Dicho lo anterior expongo mi duda: La ley 23 de 1991 en su Art. 53 expone que la presentación o recepción de una solicitud de conciliación en temas de familia interrumpe los términos respectivos. Ahora bien, la Ley 640 en su Art. 21 establece que para la conciliación extrajudicial en derecho, la presentación o solicitud de conciliación suspende los términos respectivos.

La ley 640 estableció algunas derogaciones dentro de las cuales no se encuentra el Art. 53 de la ley 23. Ante la presente antinomia opté por ir a las reglas de interpretación de las leyes en el tiempo (Ley 153 y 57 de 1887) de las cuales se extraen las dos siguientes reglas:

  1. En caso de antinomia prevalecerá la ley posterior sobre la anterior.
  2. En caso de antinomia prevalecerá la ley especial sobre la general.

Según nuestro caso el Art. 53 de la Ley 23 es especial a la materia de familia, mientras que el Art. 21 de la Ley 640 es un tema general a la conciliación extrajudicial en derecho. Ahora bien, la ley 23 es anterior a la Ley 640. Lo anterior me trae a una antinomia entre dichas normas de interpretación.

De lo anterior no puedo llegar a la conclusión o al argumento ineludible e irrefutable de que el Art. 53 está derogado. Espero que usted me pueda ayudar con eso.
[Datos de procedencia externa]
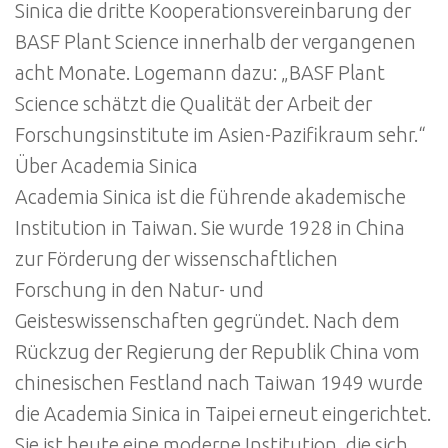
Sinica die dritte Kooperationsvereinbarung der
BASF Plant Science innerhalb der vergangenen
acht Monate. Logemann dazu: „BASF Plant
Science schätzt die Qualität der Arbeit der
Forschungsinstitute im Asien-Pazifikraum sehr.“
Über Academia Sinica
Academia Sinica ist die führende akademische
Institution in Taiwan. Sie wurde 1928 in China
zur Förderung der wissenschaftlichen
Forschung in den Natur- und
Geisteswissenschaften gegründet. Nach dem
Rückzug der Regierung der Republik China vom
chinesischen Festland nach Taiwan 1949 wurde
die Academia Sinica in Taipei erneut eingerichtet.
Sie ist heute eine moderne Institution, die sich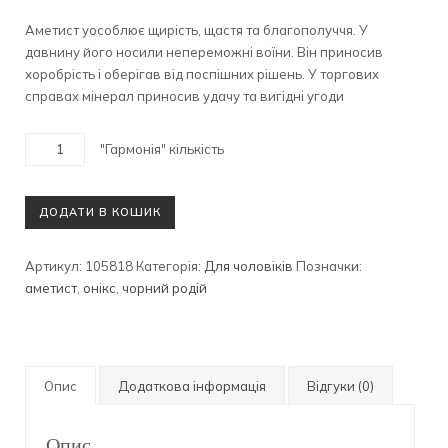
Аметист уособлює щирість, щастя та благополуччя. У
давнину його носили непереможні воїни. Він приносив
хоробрість і оберігав від поспішних рішень. У торгових
справах мінерал приносив удачу та вигідні угоди
"Гармонія" кількість
ДОДАТИ В КОШИК
Артикул:
105818
Категорія:
Для чоловіків
Позначки:
аметист
,
онікс
,
чорний родій
Опис
Додаткова інформація
Відгуки (0)
Опис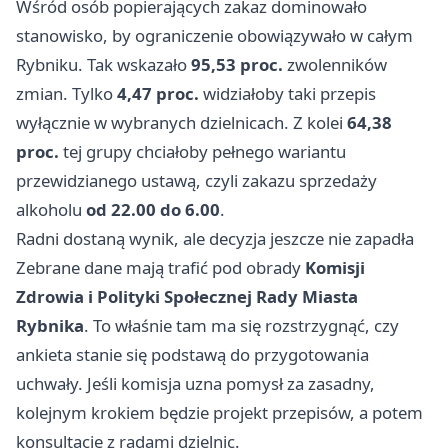
Wśród osób popierających zakaz dominowało
stanowisko, by ograniczenie obowiązywało w całym
Rybniku. Tak wskazało
95,53 proc.
zwolenników
zmian. Tylko
4,47 proc.
widziałoby taki przepis
wyłącznie w wybranych dzielnicach. Z kolei
64,38
proc.
tej grupy chciałoby pełnego wariantu
przewidzianego ustawą, czyli zakazu sprzedaży
alkoholu
od 22.00 do 6.00
.
Radni dostaną wynik, ale decyzja jeszcze nie zapadła
Zebrane dane mają trafić pod obrady
Komisji
Zdrowia i Polityki Społecznej Rady Miasta
Rybnika
. To właśnie tam ma się rozstrzygnąć, czy
ankieta stanie się podstawą do przygotowania
uchwały. Jeśli komisja uzna pomysł za zasadny,
kolejnym krokiem będzie projekt przepisów, a potem
konsultacje z radami dzielnic.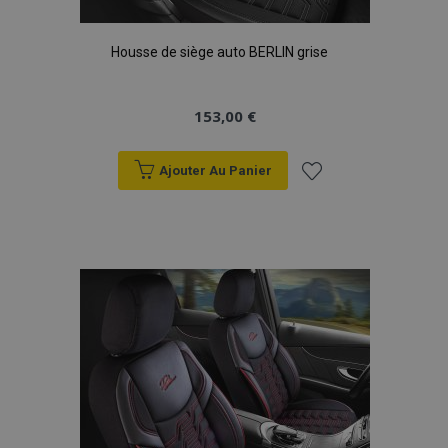
X-Magento-Vary
Adobe Inc.
min
www.vtvauto.eu
Housse de siège auto BERLIN grise
sec
153,00 €
Ajouter Au Panier
Ajouter
à la
liste
d'achats
mage-messages
1 
Adobe Inc.
www.vtvauto.eu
Comentario del narrador del blog: en mi concepto el artículo 53 está derogado en atención a que una norma posterior deroga una anterior, pero como argumento que considero es más aplicable es que en conciliación sería más preciso la suspensión que la interrupción ya que el objetivo es que las personas puedan conciliar (suspensión) y no ejercer su derecho de defensa (interrupción). Sin perjuicio de lo anterior, este punto me hace reiterar la idea que no deberíamos vincular la conciliación con el proceso judicial, en la conciliación no debería hablarse de la suspensión ya que esta conexión es una consecuencia que sea requisito de procedibilidad, si se eliminara dicho requisito no tendríamos esta discusión. No estoy de acuerdo con que la conciliación sea requisito de procedibilidad.

  1. Inhabilidad especial del Art. 17 de la Ley 640:

El artículo dice lo siguiente:

ARTICULO 17. INHABILIDAD ESPECIAL. El conciliador no podrá actuar como árbitro, asesor o apoderado de una de las partes intervinientes en la conciliación en cualquier proceso judicial o arbitral durante un (1) año a partir de la expiración del término previsto para la misma. Esta prohibición será permanente en la causa en que haya intervenido como conciliador.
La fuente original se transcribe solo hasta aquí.